++++ Data ++++

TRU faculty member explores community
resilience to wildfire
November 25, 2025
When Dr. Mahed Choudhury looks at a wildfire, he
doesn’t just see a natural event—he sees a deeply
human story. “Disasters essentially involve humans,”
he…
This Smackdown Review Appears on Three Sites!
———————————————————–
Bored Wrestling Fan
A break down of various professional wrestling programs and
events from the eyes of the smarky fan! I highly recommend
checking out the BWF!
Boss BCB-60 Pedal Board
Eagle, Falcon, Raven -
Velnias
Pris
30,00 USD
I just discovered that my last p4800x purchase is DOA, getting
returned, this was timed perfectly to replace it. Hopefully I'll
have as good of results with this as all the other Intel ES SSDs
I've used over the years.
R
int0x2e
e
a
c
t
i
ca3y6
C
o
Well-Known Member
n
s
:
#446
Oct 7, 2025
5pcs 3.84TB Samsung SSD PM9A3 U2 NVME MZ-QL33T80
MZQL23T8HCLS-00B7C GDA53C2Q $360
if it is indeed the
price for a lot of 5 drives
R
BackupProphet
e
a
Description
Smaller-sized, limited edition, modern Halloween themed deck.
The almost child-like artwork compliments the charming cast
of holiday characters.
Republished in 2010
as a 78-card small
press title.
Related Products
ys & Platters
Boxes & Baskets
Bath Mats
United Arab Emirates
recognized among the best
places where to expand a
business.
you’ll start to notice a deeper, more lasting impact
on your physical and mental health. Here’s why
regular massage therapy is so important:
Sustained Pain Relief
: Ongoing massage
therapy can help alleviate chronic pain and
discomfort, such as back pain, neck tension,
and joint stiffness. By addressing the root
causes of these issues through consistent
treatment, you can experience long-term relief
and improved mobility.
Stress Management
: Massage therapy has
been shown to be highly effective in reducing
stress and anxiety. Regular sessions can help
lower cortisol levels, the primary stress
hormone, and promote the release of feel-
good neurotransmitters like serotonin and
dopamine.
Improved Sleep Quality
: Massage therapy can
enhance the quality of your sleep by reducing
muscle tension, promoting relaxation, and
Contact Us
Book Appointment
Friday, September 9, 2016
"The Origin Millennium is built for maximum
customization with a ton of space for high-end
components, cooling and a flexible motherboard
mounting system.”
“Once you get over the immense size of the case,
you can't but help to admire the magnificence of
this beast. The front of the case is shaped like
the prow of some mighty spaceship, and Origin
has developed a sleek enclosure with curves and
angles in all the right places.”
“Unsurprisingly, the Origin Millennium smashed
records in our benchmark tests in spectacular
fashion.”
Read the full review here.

++++

**Exercise prompt:**
In the listing above, find the line with "Well-Known Member" and the line with "hormone, and promote", then print exactly those two lines and every line between them, and nothing more.

**Answer box:**
Well-Known Member
n
s
:
#446
Oct 7, 2025
5pcs 3.84TB Samsung SSD PM9A3 U2 NVME MZ-QL33T80
MZQL23T8HCLS-00B7C GDA53C2Q $360
if it is indeed the
price for a lot of 5 drives
R
BackupProphet
e
a
Description
Smaller-sized, limited edition, modern Halloween themed deck.
The almost child-like artwork compliments the charming cast
of holiday characters.
Republished in 2010
as a 78-card small
press title.
Related Products
ys & Platters
Boxes & Baskets
Bath Mats
United Arab Emirates
recognized among the best
places where to expand a
business.
you’ll start to notice a deeper, more lasting impact
on your physical and mental health. Here’s why
regular massage therapy is so important:
Sustained Pain Relief
: Ongoing massage
therapy can help alleviate chronic pain and
discomfort, such as back pain, neck tension,
and joint stiffness. By addressing the root
causes of these issues through consistent
treatment, you can experience long-term relief
and improved mobility.
Stress Management
: Massage therapy has
been shown to be highly effective in reducing
stress and anxiety. Regular sessions can help
lower cortisol levels, the primary stress
hormone, and promote the release of feel-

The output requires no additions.